# Next Week



## chippypah (Dec 24, 2007)

Hi All,
Well after a long time, going back to the workshop. I have a large number of bowl's to get done, and going to start out with some small 18 x 4 coloured beech. They should get my hand back into shape, and make some shaveings.
Cheers
Pete


----------



## Glenmore (Sep 10, 2004)

About time there Pete glad to see you back. Can't become a bum like me now you don't have the practice. Can't wait to see the photo shoots. UH OH I have the Harry syndrome.


----------



## BernieW (Sep 12, 2006)

Great news Pete. Glad to see ya back at it.


----------



## curiousgeorge (Nov 6, 2006)

ALL RIGHT PETE!!! Glad to see you have quit slacking off.
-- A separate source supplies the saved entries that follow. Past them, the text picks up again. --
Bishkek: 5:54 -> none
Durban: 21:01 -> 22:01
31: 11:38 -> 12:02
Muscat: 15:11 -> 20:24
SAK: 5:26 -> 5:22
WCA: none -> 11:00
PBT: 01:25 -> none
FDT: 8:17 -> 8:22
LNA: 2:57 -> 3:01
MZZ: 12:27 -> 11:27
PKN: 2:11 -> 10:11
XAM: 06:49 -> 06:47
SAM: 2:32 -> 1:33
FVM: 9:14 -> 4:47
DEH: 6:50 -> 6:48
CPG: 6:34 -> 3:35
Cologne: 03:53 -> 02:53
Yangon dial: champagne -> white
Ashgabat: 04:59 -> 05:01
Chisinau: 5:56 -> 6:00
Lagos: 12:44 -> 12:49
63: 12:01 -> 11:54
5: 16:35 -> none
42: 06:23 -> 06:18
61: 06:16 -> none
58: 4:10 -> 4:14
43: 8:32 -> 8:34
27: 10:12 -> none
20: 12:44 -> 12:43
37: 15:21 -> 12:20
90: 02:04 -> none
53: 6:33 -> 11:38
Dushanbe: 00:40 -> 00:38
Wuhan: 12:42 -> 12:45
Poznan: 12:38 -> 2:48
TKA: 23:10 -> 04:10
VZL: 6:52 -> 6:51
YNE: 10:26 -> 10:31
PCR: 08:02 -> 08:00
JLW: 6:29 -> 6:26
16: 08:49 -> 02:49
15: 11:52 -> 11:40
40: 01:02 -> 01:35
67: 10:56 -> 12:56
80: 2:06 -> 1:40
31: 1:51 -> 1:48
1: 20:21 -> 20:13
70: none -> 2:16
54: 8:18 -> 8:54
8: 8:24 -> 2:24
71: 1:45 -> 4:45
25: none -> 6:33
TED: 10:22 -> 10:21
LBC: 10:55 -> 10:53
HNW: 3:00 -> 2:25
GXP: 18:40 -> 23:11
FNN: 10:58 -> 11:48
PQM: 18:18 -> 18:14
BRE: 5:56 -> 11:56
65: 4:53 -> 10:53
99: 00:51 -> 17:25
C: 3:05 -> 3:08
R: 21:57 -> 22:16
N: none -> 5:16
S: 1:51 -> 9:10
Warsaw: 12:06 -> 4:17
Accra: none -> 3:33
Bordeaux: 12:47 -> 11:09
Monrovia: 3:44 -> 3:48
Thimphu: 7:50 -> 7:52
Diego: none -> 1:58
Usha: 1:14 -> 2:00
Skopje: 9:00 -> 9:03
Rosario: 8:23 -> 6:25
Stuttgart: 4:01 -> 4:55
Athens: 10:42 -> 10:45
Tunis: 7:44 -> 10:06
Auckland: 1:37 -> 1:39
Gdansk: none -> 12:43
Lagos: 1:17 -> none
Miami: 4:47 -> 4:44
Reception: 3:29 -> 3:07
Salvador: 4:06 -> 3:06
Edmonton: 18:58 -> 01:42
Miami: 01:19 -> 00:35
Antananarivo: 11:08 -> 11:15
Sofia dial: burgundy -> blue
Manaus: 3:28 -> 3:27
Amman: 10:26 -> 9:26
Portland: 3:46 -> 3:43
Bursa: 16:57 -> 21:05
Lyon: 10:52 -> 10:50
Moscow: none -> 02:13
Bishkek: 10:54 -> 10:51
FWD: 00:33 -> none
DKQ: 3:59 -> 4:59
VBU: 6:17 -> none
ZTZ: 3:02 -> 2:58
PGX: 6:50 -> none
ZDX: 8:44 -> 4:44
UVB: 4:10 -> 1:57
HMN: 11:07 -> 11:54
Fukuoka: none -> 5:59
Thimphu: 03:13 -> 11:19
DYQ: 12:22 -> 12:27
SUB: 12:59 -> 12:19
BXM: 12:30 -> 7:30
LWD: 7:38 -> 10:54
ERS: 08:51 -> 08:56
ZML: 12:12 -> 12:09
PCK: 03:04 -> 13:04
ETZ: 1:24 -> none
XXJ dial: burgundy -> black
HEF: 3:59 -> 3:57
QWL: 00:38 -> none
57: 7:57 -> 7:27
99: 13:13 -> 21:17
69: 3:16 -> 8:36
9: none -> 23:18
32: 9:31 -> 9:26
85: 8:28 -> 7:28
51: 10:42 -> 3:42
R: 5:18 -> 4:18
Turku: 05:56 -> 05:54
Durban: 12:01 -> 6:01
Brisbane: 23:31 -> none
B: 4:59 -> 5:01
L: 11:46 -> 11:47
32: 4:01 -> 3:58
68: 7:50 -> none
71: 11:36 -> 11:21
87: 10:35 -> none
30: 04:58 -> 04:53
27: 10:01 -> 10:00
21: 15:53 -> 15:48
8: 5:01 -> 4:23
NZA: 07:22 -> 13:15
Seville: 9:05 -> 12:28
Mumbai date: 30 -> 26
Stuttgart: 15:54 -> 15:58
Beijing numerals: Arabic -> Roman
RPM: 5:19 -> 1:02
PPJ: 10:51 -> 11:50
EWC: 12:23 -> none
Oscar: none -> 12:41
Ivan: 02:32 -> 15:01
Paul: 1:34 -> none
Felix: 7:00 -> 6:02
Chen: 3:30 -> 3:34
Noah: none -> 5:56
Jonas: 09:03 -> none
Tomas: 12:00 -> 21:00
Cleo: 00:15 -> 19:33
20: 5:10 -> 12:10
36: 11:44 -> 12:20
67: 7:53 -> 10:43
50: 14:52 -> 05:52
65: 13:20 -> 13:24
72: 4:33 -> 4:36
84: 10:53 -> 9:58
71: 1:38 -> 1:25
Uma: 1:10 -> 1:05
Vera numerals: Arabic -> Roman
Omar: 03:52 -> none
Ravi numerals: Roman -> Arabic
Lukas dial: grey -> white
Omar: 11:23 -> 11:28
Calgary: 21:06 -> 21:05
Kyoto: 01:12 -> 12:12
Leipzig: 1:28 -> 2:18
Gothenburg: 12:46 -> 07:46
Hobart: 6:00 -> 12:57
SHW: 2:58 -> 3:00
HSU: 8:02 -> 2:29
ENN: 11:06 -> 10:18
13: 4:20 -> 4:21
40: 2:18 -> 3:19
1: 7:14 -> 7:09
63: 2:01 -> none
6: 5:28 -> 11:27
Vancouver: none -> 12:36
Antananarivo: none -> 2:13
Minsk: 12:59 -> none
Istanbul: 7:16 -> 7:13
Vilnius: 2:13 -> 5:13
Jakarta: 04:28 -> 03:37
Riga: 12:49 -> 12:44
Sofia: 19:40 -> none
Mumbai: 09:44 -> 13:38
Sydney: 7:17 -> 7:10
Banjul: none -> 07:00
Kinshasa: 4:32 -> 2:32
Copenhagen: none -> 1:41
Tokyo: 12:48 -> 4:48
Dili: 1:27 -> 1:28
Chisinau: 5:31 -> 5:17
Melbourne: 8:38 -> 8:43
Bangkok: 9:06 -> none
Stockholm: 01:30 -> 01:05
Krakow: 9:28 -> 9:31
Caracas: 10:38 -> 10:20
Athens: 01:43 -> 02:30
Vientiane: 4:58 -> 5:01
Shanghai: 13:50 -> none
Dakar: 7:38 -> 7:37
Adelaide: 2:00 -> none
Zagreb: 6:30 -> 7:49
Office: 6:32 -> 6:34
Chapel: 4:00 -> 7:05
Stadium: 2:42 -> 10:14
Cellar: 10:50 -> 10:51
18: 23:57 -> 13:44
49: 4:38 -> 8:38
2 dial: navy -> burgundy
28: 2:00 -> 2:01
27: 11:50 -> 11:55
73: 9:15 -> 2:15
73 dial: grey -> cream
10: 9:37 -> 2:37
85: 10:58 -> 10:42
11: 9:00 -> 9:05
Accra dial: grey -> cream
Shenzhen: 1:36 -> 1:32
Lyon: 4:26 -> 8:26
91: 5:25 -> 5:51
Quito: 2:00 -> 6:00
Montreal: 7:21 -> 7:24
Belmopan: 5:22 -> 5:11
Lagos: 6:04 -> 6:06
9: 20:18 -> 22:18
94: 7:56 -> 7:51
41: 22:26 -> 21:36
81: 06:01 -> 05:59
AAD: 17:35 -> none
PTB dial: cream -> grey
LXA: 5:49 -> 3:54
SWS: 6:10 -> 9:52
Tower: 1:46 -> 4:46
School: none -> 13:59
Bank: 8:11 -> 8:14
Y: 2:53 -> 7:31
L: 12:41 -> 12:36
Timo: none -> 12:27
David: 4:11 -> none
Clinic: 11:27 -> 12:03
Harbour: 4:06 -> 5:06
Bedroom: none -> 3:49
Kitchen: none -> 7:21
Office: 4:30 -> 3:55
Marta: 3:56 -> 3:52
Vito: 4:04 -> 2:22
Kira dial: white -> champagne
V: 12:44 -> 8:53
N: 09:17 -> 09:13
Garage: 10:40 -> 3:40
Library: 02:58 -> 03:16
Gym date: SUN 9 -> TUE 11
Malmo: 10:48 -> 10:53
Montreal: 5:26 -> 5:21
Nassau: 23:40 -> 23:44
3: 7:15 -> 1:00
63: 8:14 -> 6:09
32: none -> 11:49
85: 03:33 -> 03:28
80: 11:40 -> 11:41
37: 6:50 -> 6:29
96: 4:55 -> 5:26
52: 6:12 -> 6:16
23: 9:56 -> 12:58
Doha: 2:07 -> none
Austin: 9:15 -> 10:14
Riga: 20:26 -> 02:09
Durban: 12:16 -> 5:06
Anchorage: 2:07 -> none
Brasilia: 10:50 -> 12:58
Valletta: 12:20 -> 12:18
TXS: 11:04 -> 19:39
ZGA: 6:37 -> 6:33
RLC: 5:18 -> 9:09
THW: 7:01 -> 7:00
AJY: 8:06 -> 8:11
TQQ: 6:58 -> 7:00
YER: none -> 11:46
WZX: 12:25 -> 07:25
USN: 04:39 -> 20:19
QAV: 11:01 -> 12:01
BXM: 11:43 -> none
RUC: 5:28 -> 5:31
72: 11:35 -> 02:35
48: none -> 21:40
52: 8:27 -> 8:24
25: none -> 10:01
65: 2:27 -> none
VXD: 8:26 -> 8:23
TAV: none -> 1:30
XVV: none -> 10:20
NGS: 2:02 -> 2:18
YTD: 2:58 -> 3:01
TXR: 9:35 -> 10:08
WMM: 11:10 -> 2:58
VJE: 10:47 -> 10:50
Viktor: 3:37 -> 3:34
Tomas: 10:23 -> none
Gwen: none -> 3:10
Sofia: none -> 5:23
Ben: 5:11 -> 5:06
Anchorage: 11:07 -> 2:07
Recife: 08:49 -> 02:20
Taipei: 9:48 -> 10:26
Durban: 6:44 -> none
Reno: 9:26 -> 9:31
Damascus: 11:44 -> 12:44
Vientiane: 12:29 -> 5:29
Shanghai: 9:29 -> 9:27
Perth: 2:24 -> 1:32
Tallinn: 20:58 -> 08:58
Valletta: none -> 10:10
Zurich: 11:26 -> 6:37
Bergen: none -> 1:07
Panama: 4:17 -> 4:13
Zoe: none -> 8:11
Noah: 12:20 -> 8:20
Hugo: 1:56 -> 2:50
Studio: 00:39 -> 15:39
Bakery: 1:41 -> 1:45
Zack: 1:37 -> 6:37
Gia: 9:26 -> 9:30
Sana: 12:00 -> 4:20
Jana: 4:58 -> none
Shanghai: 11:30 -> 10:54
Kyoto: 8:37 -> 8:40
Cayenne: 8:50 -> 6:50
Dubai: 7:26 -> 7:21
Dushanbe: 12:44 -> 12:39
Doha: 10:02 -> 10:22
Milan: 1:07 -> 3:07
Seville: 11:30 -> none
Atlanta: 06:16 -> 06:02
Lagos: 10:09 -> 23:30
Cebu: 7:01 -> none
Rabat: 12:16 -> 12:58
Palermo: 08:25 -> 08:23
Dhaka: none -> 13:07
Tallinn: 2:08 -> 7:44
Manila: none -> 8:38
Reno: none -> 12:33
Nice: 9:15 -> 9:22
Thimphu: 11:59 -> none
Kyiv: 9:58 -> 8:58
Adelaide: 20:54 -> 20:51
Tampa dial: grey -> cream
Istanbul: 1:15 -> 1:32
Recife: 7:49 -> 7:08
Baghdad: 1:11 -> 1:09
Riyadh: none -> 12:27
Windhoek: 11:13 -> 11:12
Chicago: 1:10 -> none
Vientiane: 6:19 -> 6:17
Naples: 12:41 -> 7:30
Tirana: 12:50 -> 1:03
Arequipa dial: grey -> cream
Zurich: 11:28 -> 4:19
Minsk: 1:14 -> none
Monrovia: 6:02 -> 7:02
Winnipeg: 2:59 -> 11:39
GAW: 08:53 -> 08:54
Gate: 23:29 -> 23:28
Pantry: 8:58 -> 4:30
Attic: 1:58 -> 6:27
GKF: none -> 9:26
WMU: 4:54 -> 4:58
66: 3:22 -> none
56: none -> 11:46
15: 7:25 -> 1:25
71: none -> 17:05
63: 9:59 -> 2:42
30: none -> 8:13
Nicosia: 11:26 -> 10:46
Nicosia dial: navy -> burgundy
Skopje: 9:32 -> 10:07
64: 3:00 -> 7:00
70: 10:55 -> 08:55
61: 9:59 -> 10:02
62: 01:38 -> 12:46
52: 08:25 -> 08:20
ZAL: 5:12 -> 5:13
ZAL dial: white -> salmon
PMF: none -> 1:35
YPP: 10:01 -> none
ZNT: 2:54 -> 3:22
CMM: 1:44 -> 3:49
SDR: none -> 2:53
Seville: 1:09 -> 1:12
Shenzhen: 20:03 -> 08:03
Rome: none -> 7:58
Welcome back to the land of hand made firewood and designer dust.


----------



## Mitch12 (Mar 29, 2008)

Pete
Welcome back. Mitch


----------



## Dr.Zook (Sep 10, 2004)

Welcome back Pete.


----------



## chippypah (Dec 24, 2007)

Thanks everyone, hope I do not dissapoint you. NOW WHAT END OF THE CHISEL DO YOU USE !!!!!!!!!!!!!!!!!!!!!LOL.
Cheers
Pete


----------



## Bob N (Oct 12, 2004)

chippypah said:


> Thanks everyone, hope I do not dissapoint you. NOW WHAT END OF THE CHISEL DO YOU USE !!!!!!!!!!!!!!!!!!!!!LOL.
> Cheers
> Pete


The business end of course 

Good to see you back at it Pete.


----------



## chippypah (Dec 24, 2007)

Thanks Bob, it has been a while hehehe
Cheers
Pete


----------



## Glenmore (Sep 10, 2004)

Not the wood end. You could probably make that work too.


----------



## Electron (May 22, 2008)

Just Skype me Pete if you strike any problems!

Harry


----------